_Directions_
I'd like the listing below copied exactly, with the images left out.

_Material shown_
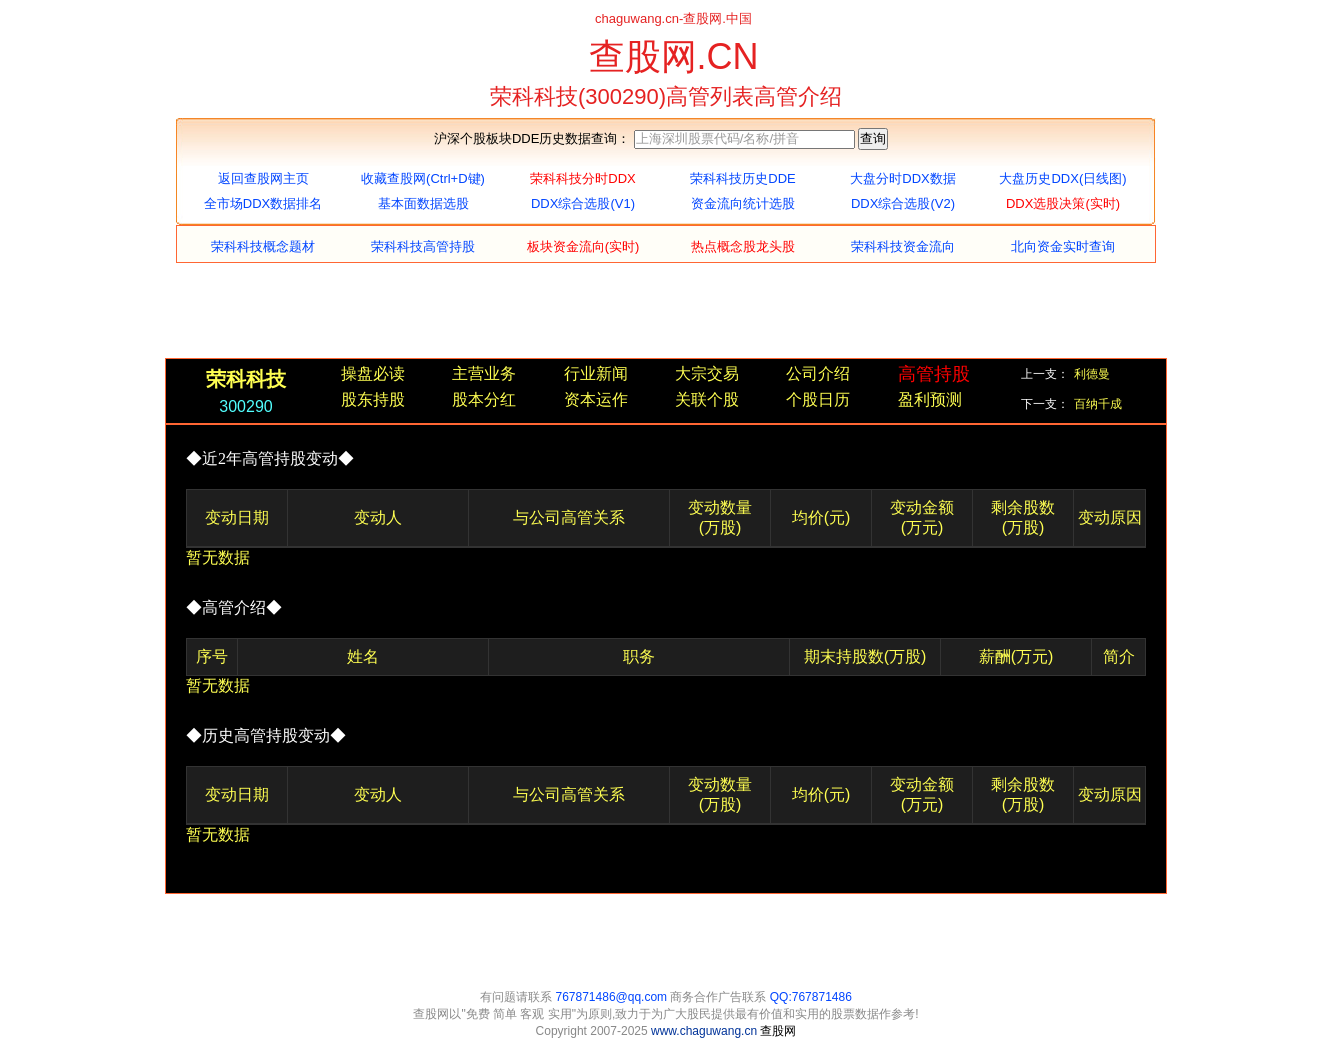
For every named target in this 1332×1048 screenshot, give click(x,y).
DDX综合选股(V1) (583, 203)
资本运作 (596, 399)
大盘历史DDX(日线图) (1062, 178)
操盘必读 (373, 373)
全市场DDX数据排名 (263, 203)
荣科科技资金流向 (903, 246)
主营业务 (484, 373)
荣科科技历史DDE (742, 178)
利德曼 (1092, 374)
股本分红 (484, 399)
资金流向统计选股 (743, 203)
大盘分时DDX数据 (902, 178)
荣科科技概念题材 (263, 246)
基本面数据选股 (423, 203)
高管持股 (934, 374)
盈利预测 (930, 399)
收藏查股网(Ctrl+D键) (423, 178)
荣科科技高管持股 (423, 246)
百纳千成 (1098, 404)
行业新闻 (596, 373)
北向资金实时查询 (1063, 246)
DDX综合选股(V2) (903, 203)
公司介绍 (818, 373)
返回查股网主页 (263, 178)
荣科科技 (246, 379)
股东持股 (373, 399)
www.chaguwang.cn (705, 1031)
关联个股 (707, 399)
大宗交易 (707, 373)
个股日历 (818, 399)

_Answer area_
For every named target in this 1332×1048 screenshot, give click(x,y).
DDX综合选股(V1) (583, 203)
资本运作 (596, 399)
大盘历史DDX(日线图) (1062, 178)
操盘必读 (373, 373)
全市场DDX数据排名 (263, 203)
荣科科技资金流向 (903, 246)
主营业务 (484, 373)
荣科科技历史DDE (742, 178)
利德曼 (1092, 374)
股本分红 (484, 399)
资金流向统计选股 (743, 203)
大盘分时DDX数据 (902, 178)
荣科科技概念题材 (263, 246)
基本面数据选股 (423, 203)
高管持股 (934, 374)
盈利预测 (930, 399)
收藏查股网(Ctrl+D键) (423, 178)
荣科科技高管持股 (423, 246)
百纳千成 (1098, 404)
行业新闻 (596, 373)
北向资金实时查询 (1063, 246)
DDX综合选股(V2) (903, 203)
公司介绍 (818, 373)
返回查股网主页 (263, 178)
荣科科技 (246, 379)
股东持股 (373, 399)
www.chaguwang.cn (705, 1031)
关联个股 (707, 399)
大宗交易 (707, 373)
个股日历 (818, 399)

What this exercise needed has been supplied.